The new rules are expected to be rolled out from Monday, May 16th, but airlines may still continue to require the wearing of masks on some or all of flights. And the updated health safety measures still say that wearing a face mask remains one of the best ways to protect against the transmission of the virus.

The joint EASA/ECDC statement reminded travellers that masks may still be required on flights to destinations in certain countries that still require the wearing of masks on public transport and in transport hubs.

It also recommends that vulnerable passengers should continue to wear a face mask regardless of the rules, ideally an FFP2/N95/KN95 type mask which offers a higher level of protection than a standard surgical mask.
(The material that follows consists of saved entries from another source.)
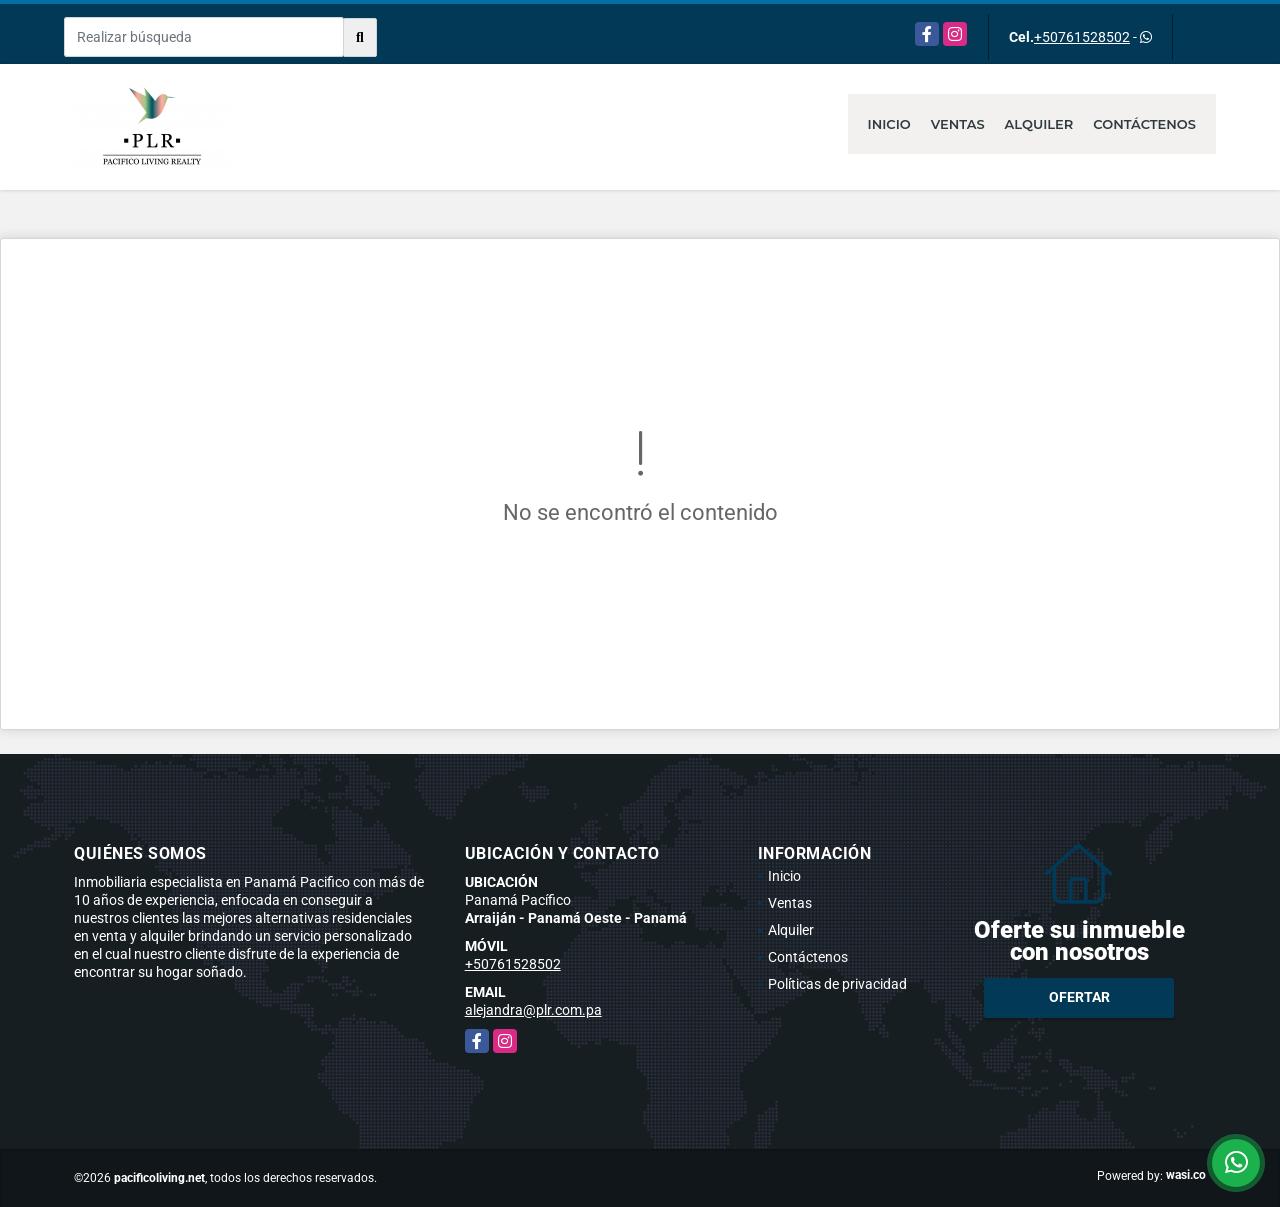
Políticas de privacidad (837, 984)
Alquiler (1039, 124)
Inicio (889, 124)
“From next week, face masks will no longer need to be mandatory in air travel in all cases, broadly aligning with the changing requirements of national authorities across Europe for public transport,” EASA executive director Patrick Ky said in the statement. 

“For passengers and air crews, this is a big step forward in the normalisation of air travel. Passengers should however behave responsibly and respect the choices of others around them. And a passenger who is coughing and sneezing should strongly consider wearing a face mask, for the reassurance of those seated nearby.”  

ECDC director Andrea Ammon added: “The development and continuous updates to the Aviation Health Safety Protocol in light of the ongoing Covid-19 pandemic have given travellers and aviation personnel better knowledge of the risks of transmission of SARS-CoV-2 and its variants. 

“While risks do remain, we have seen that non-pharmaceutical interventions and vaccines have allowed our lives to begin to return to normal. 

“While mandatory mask-wearing in all situations is no longer recommended, it is important to be mindful that together with physical distancing and good hand hygiene it is one of the best methods of reducing transmission. 

“The rules and requirements of departure and destination states should be respected and applied consistently, and travel operators should take care to inform passengers of any required measures in a timely manner.”